Another reason what if you didn't tell her something and she went to give a med that might need to be held and she had no clue . Remember you are the nurses eyes and ears out on the floor. Think of it as a big circle. You, Floor Nurse, Charge Nurse, Nurse Manager, ADON, DON, Admin,... Good Luck... Anthony

Specializes in LTC, Camp, Psych, Family Practice.

I'm assuming that you took it with an automatic machine (you said "the machine"). So I'm surprised that they didn't have you retake it manually. Or even that the floor nurse didn't retake it manually, herself.

thanks man i never thought of it that way. and i will remember that circle. i feel like shat about the situation but i guess i should look at the end result which was the resident was okay. and i learned a very important lesson

and about the machine........i cant take it manually i know that if a residents bp is high like that on the machine we take it manually but he just had surgery on one arm and for some reason there is a restriction on taking his bp with the other so we cant use either arm we have to do it with his leg which i have not been trained to do

I agree with one of the above posters when they mentioned taking it manually after getting a reading that high. In my personal experience, the electronic bp machine wouldn't even register a bp that high. I would have to take a reading manually to get a correct bp.

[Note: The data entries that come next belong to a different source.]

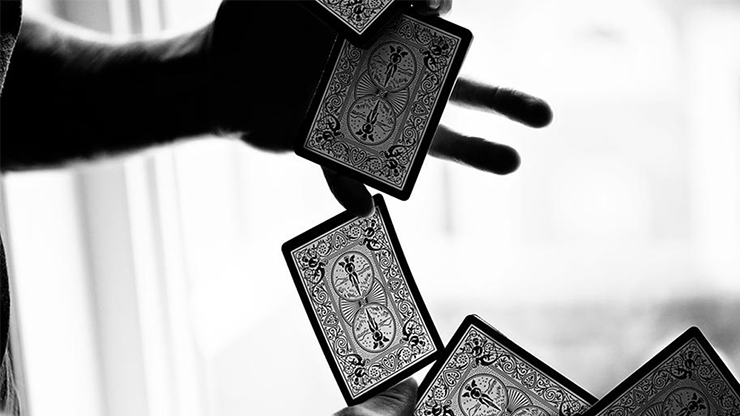 You are a GUI agent. You are given a task and a screenshot of the screen. Output one action in this format:
    pyautogui.click(x=<x>, y=<y>)
    Task: Click on the window
    The height and width of the screenshot is (416, 740).
    Given the screenshot: What is the action you would take?
    pyautogui.click(x=564, y=200)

Anyways, I would have reported this, personally, to the residents nurse right after I got the reading.

If there is a skill you are not sure about, like taking a bp on the leg, just ask. I am sure someone would be glad to show you.

yeah that would be a nice skill to learn. cause the machine we got is kinda crappy the cuff never stays on. and the machine even read that one of the other residents had a pulse of 192 today lol

Specializes in ICU.

The supervisor and the nurse are talking about the pt. I wouldn't have told the nurse, wasn't the supervisor and the nurse discussing the prns in front of you?( or did I miss read) Why was there any questions about who you told? Another way to cya is write those numbers on a sheet of paper and hand it to the nurse. " telling" them also can easily be forgotten and your word against the nurse. If it's really busy, I as the nurse still might forget you gave me the sheet but as we talk, the paper might be a memory jogger.